Bug 15060 - network in virtualbox is horribly slow (NAT)
Summary: network in virtualbox is horribly slow (NAT)
Status: RESOLVED FIXED
Alias: None
Product: Mageia
Classification: Unclassified
Component: RPM Packages (show other bugs)
Version: 5
Hardware: i586 Linux
Priority: High critical
Target Milestone: ---
Assignee: Thomas Backlund
QA Contact:
URL: https://www.virtualbox.org/ticket/15295
Whiteboard: FOR_ERRATA MGA5TOO
Keywords: UPSTREAM
Depends on: 18944
Blocks:
  Show dependency treegraph
 
Reported: 2015-01-16 15:09 CET by David Walser
Modified: 2020-08-26 08:47 CEST (History)
7 users (show)

See Also:
Source RPM: kernel, virtualbox
CVE:
Status comment:


Attachments

Description David Walser 2015-01-16 15:09:53 CET
Originally noticed in pre-release Mageia 4 testing, the issue is still present.  I could not find a bug report for it from back then.  Mageia 3 and previous releases did not exhibit this problem.

With a local Cauldron mirror (or Mageia 4 mirror) on a host machine running Virtualbox, booting a VM with boot.iso to bootstrap the installer, you can first see the slowness when stage1 downloads stage2.  Then in stage2 as it tries to retrieve hdlists or packages, it is very slow.  You can see in one of the virtual consoles curl downloading them very slowly (speed hovering around 30000).

Reproducible: 

Steps to Reproduce:
Comment 1 Manuel Hiebel 2015-01-20 21:49:25 CET
well it's the same with an installed mga5 vm since some months :/
bridge is working well, I use it as workaround
Comment 2 Manuel Hiebel 2015-01-20 21:54:21 CET
I forget, issue should be only with nat mode
Comment 3 David Walser 2015-01-20 22:27:23 CET
Indeed I am using NAT mode.
Comment 4 David Walser 2015-01-26 01:08:29 CET
OK, in Cauldron just installing updates I am also seeing similar slowness now as curl downloads packages.  I just tested loading the Mageia 3 installer through boot.iso and stage2 loads quickly as it did in the past.  So, this isn't simply a virtualbox issue, some package (maybe the kernel) that's newer in Mageia 4 and Cauldron is causing the problem.

CC: (none) => tmb

Comment 5 David Walser 2015-01-30 23:29:22 CET
I've also confirmed the problem in installed systems in Mageia 4 and Cauldron.  Mageia 3 works fine and can download a 160MB hdlist file in a couple seconds.  Mageia 4 and Cauldron estimate they'll take 1-2 hours.  It's not specific to curl either.

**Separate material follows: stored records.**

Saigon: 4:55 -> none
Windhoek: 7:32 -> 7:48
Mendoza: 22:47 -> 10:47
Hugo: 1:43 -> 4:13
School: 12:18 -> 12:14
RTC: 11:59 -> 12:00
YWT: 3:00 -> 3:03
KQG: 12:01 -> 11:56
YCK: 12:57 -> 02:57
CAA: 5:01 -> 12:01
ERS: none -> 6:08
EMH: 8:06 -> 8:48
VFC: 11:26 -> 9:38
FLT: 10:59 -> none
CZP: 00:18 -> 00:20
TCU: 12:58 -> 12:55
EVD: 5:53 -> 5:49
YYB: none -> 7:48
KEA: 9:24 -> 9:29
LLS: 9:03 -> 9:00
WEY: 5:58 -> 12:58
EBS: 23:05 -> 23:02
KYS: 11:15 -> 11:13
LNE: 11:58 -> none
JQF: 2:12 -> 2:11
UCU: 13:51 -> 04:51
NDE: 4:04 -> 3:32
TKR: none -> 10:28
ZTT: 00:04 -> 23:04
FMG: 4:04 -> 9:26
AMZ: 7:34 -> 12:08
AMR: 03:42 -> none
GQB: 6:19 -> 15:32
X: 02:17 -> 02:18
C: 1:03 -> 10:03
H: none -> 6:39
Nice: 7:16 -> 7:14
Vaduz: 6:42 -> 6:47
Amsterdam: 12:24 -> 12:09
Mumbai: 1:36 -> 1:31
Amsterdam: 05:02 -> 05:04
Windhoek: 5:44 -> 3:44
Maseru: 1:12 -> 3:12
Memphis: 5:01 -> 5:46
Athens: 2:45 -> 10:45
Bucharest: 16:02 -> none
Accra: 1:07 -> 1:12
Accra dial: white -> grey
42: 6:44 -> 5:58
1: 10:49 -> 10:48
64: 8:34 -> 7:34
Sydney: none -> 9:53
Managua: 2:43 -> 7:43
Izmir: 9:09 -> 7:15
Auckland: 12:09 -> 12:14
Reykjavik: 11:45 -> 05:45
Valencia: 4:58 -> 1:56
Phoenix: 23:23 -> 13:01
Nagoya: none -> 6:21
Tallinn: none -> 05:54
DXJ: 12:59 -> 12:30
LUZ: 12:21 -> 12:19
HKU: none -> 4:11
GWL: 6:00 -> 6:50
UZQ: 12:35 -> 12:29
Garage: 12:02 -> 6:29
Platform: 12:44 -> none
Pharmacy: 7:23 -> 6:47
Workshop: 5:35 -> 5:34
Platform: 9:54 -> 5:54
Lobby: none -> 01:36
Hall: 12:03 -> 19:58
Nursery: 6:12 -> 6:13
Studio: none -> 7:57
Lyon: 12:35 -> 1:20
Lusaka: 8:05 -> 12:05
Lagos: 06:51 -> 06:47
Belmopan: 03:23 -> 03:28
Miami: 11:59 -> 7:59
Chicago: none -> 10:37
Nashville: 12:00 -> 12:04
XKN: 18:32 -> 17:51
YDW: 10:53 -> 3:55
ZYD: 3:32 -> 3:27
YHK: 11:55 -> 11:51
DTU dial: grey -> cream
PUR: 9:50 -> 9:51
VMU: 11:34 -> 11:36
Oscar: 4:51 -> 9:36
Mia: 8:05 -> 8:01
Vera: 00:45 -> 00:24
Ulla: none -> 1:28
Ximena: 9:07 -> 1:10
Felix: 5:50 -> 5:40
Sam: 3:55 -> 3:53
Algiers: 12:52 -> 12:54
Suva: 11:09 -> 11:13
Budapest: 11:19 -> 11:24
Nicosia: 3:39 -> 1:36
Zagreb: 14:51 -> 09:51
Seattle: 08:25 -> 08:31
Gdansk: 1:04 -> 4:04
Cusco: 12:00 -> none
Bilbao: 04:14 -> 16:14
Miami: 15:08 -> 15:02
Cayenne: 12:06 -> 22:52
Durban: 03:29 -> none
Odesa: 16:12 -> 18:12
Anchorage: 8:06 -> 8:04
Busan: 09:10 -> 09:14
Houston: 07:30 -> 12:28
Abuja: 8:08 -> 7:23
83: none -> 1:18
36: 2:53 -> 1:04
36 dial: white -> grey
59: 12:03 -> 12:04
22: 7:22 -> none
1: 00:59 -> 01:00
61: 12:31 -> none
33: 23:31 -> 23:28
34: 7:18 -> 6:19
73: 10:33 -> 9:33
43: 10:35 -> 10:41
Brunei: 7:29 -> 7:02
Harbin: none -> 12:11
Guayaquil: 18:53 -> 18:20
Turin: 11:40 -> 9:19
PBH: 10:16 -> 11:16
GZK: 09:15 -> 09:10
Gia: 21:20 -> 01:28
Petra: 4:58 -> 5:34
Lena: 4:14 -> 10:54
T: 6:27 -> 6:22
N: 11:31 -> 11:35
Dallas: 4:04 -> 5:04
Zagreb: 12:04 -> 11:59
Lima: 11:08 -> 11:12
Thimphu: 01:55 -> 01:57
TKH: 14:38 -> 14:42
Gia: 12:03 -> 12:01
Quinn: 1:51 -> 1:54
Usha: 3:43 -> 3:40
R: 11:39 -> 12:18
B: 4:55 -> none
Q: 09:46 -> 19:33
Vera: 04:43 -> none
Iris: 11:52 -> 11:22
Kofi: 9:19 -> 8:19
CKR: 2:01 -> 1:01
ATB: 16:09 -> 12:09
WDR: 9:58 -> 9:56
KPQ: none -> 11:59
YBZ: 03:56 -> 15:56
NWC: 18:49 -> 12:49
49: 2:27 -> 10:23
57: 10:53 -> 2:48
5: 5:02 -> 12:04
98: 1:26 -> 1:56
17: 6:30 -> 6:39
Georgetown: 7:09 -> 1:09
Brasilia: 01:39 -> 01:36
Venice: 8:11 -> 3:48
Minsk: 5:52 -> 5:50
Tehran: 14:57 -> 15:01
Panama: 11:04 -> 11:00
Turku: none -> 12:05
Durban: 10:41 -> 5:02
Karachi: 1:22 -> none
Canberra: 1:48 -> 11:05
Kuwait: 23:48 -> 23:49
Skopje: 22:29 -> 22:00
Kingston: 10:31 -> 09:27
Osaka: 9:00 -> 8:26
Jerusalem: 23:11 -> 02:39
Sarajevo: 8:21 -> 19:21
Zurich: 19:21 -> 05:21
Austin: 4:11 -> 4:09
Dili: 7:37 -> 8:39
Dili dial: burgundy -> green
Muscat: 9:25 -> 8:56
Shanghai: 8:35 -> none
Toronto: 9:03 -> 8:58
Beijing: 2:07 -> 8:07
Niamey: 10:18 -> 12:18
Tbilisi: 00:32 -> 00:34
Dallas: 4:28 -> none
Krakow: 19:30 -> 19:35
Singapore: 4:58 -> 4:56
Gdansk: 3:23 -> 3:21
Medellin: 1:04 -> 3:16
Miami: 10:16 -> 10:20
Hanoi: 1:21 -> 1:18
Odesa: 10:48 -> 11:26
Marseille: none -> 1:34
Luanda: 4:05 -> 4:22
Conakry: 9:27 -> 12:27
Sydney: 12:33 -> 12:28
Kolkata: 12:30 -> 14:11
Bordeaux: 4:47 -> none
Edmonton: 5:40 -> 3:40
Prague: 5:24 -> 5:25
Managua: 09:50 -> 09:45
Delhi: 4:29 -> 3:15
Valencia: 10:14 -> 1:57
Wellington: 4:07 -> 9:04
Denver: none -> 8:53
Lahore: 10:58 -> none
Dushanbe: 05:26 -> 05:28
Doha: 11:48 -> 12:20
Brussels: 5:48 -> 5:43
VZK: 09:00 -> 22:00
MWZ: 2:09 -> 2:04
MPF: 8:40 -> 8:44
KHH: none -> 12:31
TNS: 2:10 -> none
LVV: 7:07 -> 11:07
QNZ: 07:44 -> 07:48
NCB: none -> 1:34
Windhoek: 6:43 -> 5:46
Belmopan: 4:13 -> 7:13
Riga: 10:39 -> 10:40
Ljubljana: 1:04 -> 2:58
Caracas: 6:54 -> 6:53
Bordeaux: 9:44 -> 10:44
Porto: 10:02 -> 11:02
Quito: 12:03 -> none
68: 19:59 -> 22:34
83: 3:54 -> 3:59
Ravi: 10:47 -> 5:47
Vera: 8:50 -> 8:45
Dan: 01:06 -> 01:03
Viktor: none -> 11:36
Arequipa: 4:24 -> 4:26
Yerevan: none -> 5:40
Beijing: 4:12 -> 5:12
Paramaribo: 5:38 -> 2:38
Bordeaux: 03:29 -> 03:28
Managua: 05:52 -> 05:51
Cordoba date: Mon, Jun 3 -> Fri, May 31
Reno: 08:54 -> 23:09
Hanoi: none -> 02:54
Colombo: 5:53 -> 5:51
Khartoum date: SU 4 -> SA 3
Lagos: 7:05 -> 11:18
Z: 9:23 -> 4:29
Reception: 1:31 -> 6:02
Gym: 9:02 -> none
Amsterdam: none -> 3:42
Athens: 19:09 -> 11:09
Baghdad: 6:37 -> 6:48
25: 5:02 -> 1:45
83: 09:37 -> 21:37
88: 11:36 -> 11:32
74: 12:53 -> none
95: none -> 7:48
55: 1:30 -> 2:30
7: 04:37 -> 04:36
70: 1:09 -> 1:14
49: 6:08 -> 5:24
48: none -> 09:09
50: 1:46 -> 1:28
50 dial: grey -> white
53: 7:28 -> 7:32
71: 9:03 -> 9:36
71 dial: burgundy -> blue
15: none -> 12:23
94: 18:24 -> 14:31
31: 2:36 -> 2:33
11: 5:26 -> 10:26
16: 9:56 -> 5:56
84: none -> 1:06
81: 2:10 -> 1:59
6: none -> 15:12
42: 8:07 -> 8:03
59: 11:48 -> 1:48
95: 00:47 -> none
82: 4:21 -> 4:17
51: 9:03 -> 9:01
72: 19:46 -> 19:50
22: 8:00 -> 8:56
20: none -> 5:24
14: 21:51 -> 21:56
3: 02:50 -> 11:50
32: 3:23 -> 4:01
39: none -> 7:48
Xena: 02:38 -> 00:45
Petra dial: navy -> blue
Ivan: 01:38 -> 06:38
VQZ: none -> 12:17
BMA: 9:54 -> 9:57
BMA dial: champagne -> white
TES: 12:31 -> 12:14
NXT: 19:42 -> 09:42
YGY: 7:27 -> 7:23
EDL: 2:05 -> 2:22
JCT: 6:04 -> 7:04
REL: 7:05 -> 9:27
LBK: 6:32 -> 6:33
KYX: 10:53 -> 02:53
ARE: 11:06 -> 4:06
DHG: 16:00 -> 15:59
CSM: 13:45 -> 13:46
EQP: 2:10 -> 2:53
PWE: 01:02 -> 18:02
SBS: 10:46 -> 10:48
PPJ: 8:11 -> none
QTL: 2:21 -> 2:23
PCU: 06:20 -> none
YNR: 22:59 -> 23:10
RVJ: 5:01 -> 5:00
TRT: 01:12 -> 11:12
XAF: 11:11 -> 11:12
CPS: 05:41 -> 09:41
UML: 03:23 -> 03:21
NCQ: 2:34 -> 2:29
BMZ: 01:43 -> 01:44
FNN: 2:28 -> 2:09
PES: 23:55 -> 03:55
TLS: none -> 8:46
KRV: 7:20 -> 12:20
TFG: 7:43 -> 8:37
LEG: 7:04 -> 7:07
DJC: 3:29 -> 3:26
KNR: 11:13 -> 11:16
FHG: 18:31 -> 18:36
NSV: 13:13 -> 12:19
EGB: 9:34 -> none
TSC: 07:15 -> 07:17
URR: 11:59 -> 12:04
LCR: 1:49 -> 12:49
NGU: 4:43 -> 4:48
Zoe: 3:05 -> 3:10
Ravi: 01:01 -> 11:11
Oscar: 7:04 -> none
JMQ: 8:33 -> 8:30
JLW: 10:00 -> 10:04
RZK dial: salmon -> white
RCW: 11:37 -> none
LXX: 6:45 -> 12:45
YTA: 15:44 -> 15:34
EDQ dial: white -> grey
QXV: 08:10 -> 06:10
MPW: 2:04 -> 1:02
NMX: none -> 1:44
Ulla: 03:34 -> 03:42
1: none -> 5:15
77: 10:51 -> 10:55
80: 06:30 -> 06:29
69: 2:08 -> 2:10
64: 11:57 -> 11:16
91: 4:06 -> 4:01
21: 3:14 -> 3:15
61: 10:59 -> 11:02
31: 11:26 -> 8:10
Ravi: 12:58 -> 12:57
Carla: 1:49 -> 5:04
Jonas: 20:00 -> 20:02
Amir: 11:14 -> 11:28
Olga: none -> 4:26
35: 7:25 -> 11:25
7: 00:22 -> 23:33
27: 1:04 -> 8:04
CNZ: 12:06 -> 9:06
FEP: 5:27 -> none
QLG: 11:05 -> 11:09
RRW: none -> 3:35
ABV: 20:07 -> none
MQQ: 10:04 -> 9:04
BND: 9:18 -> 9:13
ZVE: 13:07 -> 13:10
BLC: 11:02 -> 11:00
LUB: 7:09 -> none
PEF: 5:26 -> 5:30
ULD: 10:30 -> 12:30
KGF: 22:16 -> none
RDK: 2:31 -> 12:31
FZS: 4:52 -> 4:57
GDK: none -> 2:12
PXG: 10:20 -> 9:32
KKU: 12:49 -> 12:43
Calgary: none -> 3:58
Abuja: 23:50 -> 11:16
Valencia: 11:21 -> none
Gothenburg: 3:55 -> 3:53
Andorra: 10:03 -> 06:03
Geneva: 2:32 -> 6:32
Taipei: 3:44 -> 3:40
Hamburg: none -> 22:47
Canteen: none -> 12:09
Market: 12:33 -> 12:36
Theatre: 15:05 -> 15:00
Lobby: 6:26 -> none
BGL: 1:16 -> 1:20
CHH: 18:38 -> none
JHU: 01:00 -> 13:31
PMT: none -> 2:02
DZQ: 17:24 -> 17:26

Severity: normal => critical

Comment 6 David Walser 2015-01-31 23:30:01 CET
I installed the Mageia 3 kernel on the Mageia 4 VM, and downloads are fast like they were on the Mageia 3 VM.  I feel a bisection coming on...

Assignee: ennael1 => tmb
CC: (none) => ennael1
Source RPM: drakx-installer-images-2.15-6.mga5.src.rpm => kernel

Comment 7 David Walser 2015-02-01 02:36:06 CET
Testing various kernel versions, I've found that 3.18 in Cauldron is the worst, as download speeds are consistently awful.  With 3.14 and 3.12 from Mageia 4, as well as 3.11.4 built from the kernel package revision 490924, it's inconsistent.  It usually starts very slow, but then has some periods of going fast.  Sometimes it'll start slow and then zip to the finish, and sometimes it will vary back and forth between fast and slow.  So there's probably a couple of points in the development that contributed to the degraded performance, but the first happened between 3.10 and 3.11, so that's the place to start.
Manuel Hiebel 2015-02-01 16:19:16 CET

Summary: downloading with curl in the installer in virtualbox is horribly slow (stage1 and stage2) => network in virtualbox is horribly slow (NAT)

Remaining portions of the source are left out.